Step 9: Transform Functions

Each of the functional groups will need to go through a mini-transformational journey of their own. This effect will be lead by the "new" leaders of each group. The vision, strategy, and objectives we worked on for the entire organization will now be put into action. Objectives should align between departments that closely work together as well as the overall organization. Identify key objective and operational linkage. This is done by first listing all of the key groups or departments within the organization (for example, marketing, sales, product management, support, manufacturing, etc.). Once defined, a group-level engagement model is put together. Identify and work on the end-to-end processes for the entire organization. This is critical for success. It is highly recommended that people in the core team with process re-engineering or operations management experience take on the task of crafting and mapping the key end-to-end processes for the entire organization, giving it a top-down view. It is critical to tie your communication to the recipient's key objectives. 

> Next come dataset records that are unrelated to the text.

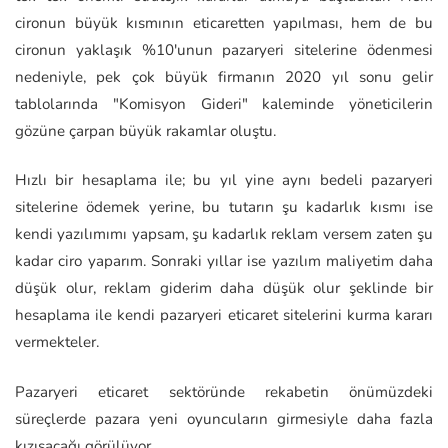
cironun büyük kısmının eticaretten yapılması, hem de bu
cironun yaklaşık %10'unun pazaryeri sitelerine ödenmesi
nedeniyle, pek çok büyük firmanın 2020 yıl sonu gelir
tablolarında "Komisyon Gideri" kaleminde yöneticilerin
gözüne çarpan büyük rakamlar oluştu.
Hızlı bir hesaplama ile; bu yıl yine aynı bedeli pazaryeri
sitelerine ödemek yerine, bu tutarın şu kadarlık kısmı ise
kendi yazılımımı yapsam, şu kadarlık reklam versem zaten şu
kadar ciro yaparım. Sonraki yıllar ise yazılım maliyetim daha
düşük olur, reklam giderim daha düşük olur şeklinde bir
hesaplama ile kendi pazaryeri eticaret sitelerini kurma kararı
vermekteler.
Pazaryeri eticaret sektöründe rekabetin önümüzdeki
süreçlerde pazara yeni oyuncuların girmesiyle daha fazla
kızışacağı görülüyor.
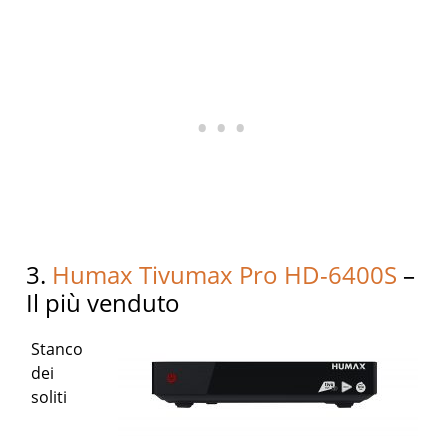
3.
Humax Tivumax Pro HD-6400S
–
Il più venduto
Stanco
dei
soliti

Step 10: Define Measures and Roadmaps

You can not achieve what you cannot measure. Every step touches on measurements, step ten strategically pulls it all together an helps everyone understand the linkages amongst various metrics and measurements. Broadly speaking, metrics can be divided into three distinct types: Strategic metrics, performance/process metrics and operational metrics. Publicity communicating your strategy map, metrics, target and goals, and common execution roadmap to everyone in the entire organization is very key, not only to its success but yours. Employee buy-in is critical the success of this step. Highlight the desired values and behaviors that are required to produce desired business results and reflect organizational values. This is a good time to think through the overall strategy on how to reward employees who are making progress on this front. Incorporate a personal development roadmap as part of this MB (appraisal).  

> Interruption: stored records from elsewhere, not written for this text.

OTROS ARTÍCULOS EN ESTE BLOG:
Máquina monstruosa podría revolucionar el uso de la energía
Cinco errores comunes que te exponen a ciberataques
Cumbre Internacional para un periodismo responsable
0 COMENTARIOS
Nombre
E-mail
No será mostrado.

People are often intimidated when they hear big brands like Cisco, Comstor and Dimension Data, but having been on the inside and taken a good look around, I can tell you that any success such companies have had is not due to huge budgets, endless staff, or top-notch recruiting. I argue that ALL of the success these companies have had is because of their ability to respond to change rapidly, effectively, and daily, in manners that are both continual and habitual.